Almost certainly if a peaceful march were to occur, the Israelis would seek to stem such a river of peoples, initially by barricades and tear gas. If the marchers sat down and refused to move, the Israelis would undoubtedly seek to force them back and would certainly be tempted to use fire power to do so.
In today's world, both Israeli and Palestinian actions would be played out before instant television coverage. In terms of world sympathy, it is one thing to be firing at those who are throwing stones or shooting guns. It is another to be firing at and possibly wounding or killing unarmed men, women, and children engaged in a peaceful march.
If a determined and peaceful wave of humanity were accompanied by goals that seemed reasonable to outsiders, such as the elimination of West Bank settlements and the control of East Jerusalem, could Israel withstand the pressures for compromise and restraint from the world community, including the United States?
Gandhi and his independence followers were hopelessly disadvantaged in the face of the power of the world's greatest empire. The Palestinians are in an equally weak position in the face of Israeli power.

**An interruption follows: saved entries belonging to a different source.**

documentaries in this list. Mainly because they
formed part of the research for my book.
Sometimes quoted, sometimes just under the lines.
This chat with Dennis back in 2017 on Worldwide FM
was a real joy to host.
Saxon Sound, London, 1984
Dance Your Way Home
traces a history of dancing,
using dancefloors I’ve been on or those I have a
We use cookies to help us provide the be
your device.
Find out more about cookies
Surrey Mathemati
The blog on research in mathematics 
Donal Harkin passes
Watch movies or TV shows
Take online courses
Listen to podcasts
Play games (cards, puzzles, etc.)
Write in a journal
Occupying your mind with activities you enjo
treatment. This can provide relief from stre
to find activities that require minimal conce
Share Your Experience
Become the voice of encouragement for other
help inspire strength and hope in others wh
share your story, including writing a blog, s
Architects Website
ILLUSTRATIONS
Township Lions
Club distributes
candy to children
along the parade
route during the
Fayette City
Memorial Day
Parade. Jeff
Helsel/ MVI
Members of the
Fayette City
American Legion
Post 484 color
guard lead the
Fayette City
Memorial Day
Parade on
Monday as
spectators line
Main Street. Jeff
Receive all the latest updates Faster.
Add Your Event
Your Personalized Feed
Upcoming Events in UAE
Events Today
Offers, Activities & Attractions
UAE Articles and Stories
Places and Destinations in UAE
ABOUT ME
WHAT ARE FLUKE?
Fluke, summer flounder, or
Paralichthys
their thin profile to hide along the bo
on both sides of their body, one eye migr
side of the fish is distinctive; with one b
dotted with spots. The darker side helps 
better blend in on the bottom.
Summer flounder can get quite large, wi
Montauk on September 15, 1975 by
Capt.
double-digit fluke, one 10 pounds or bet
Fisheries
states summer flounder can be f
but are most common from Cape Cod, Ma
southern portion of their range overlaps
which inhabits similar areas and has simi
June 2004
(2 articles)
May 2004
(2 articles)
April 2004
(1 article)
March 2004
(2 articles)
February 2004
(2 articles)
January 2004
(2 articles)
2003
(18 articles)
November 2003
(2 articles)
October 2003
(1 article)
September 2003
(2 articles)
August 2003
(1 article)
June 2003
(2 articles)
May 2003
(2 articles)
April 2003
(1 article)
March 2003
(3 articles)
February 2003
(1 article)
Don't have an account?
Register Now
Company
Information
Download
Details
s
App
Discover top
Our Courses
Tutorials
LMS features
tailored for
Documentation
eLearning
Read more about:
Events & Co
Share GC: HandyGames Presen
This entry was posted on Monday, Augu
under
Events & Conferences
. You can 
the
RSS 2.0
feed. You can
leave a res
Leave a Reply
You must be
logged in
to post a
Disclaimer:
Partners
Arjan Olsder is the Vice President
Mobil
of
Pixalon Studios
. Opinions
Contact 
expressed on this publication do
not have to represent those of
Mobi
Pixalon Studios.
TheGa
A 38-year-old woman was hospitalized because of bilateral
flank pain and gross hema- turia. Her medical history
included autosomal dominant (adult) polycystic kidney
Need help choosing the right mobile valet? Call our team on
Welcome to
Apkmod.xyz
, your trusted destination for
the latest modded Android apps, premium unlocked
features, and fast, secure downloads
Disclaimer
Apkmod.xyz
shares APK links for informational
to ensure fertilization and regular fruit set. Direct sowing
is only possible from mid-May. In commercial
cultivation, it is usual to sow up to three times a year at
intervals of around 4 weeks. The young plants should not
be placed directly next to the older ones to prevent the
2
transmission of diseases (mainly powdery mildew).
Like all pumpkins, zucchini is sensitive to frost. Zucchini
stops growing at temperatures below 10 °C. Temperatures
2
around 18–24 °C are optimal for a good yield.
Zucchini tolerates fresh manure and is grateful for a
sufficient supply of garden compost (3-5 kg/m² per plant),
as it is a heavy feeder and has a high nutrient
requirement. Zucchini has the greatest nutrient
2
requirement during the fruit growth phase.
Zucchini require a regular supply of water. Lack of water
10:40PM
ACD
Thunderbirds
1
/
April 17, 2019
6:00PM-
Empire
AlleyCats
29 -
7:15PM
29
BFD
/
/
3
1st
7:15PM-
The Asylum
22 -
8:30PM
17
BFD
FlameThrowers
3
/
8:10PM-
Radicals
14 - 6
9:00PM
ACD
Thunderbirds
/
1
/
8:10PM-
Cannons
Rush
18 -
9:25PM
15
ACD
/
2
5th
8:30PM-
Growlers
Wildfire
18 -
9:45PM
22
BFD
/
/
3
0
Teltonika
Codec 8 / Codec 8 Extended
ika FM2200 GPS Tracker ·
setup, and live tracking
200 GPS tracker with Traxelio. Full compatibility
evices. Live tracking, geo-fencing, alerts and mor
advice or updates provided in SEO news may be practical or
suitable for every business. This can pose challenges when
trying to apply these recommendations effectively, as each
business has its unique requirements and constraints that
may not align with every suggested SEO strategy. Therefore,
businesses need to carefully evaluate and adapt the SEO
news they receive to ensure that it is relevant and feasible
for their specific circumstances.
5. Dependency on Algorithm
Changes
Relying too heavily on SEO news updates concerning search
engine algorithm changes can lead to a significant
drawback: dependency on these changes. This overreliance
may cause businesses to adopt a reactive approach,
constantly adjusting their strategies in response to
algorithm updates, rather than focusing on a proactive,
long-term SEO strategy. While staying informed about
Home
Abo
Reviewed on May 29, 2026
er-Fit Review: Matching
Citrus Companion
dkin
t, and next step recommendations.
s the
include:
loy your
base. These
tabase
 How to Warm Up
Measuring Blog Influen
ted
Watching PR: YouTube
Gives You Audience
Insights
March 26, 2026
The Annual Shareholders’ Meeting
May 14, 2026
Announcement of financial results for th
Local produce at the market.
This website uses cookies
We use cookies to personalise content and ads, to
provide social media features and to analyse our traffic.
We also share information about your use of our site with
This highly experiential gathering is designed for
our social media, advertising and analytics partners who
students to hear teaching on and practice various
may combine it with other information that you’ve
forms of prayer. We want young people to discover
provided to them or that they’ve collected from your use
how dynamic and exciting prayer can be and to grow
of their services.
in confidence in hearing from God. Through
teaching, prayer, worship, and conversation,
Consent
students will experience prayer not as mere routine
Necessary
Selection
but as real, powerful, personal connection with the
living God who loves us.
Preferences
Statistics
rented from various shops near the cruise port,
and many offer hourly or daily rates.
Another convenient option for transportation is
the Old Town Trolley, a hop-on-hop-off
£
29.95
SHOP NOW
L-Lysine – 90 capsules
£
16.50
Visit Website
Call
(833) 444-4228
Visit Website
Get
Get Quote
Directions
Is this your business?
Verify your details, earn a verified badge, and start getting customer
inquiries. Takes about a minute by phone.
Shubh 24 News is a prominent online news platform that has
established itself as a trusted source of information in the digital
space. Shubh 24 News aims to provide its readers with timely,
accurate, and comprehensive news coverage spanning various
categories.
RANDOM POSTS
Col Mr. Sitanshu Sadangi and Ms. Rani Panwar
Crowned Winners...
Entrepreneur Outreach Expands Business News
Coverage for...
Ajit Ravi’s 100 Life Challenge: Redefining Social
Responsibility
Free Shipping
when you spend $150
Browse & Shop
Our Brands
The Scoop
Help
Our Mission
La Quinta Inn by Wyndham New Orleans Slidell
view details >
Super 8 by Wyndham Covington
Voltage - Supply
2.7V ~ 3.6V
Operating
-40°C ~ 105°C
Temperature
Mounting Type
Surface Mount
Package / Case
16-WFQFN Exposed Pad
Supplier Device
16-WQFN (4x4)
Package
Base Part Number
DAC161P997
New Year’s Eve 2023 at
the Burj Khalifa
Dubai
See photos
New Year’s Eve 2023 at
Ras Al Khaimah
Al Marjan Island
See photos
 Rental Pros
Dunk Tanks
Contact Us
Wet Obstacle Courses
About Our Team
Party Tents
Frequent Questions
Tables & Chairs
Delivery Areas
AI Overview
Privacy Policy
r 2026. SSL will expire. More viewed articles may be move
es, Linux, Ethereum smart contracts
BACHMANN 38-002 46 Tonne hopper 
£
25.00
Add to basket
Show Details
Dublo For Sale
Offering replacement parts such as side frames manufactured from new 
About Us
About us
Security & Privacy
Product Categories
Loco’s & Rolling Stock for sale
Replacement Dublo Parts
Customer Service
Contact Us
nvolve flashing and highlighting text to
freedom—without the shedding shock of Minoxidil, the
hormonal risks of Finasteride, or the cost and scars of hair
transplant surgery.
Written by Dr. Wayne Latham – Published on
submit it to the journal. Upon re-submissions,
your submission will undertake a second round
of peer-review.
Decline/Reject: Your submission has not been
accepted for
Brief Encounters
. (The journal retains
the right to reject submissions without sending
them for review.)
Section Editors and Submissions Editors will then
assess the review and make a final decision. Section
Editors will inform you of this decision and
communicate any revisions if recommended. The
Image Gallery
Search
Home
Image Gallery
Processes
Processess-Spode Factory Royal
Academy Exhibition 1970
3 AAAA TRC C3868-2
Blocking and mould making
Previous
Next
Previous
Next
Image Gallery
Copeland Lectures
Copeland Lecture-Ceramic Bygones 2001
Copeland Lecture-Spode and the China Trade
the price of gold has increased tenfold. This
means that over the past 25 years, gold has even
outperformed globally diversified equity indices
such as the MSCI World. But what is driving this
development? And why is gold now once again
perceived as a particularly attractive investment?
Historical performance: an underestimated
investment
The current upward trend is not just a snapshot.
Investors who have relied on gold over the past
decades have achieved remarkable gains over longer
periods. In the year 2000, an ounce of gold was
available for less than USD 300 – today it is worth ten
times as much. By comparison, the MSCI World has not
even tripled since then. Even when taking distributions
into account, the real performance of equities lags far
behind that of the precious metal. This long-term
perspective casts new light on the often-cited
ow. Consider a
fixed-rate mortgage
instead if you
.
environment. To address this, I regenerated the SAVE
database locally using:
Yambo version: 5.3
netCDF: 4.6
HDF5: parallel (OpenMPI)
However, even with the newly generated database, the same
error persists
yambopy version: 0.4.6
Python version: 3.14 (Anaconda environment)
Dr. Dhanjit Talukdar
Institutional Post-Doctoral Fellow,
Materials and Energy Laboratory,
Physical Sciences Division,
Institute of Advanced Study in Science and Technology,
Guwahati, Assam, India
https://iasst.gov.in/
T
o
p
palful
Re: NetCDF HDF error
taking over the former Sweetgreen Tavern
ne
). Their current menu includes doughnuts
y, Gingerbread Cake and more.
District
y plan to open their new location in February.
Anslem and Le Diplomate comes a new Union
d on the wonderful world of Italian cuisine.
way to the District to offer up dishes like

Their young men and women are dying in the highly unrealistic hope that their sacrifices will lead to Israeli withdrawal and "the establishment of a Palestinian state with Jerusalem as its capital." Their violent actions give pretexts for Israel's violent response.
The concept of a Palestinian "salt march" is probably not realistic. Such a maneuver would require advance planning that would almost certainly be instantly detected by Israeli informants.
Palestinians' bravery and readiness to die for their cause have been amply demonstrated in the past and present uprisings.
But nonviolence would require unifying factions and channeling Palestinian ire and pressures for action into patience and the courage of passivity.
It would require charismatic leadership and discipline not easily established under present circumstances. And it would require restraint that would generate world sympathy while not threatening the integrity of the Jewish state. Would refugees who left homes in Israel stop at Jerusalem? The strategy would not be easy.
Yet, do the Palestinians today have other options? For whatever reasons, Yasser Arafat does not feel he can make compromises on Jerusalem and survive. If the peace process breaks down, Israel is likely to cut ties and "separate" the Palestinians into a form of segmented Middle East Bantustan - if they do not seek to reoccupy the territories.
Passive nonviolence may not be an easy option in the Middle East. But as long as escalating retaliation blocks negotiation, it is difficult today to see any other path that might shift the power balance in this tragic conflict.
David D. Newsom is a former US ambassador and undersecretary of State for political affairs.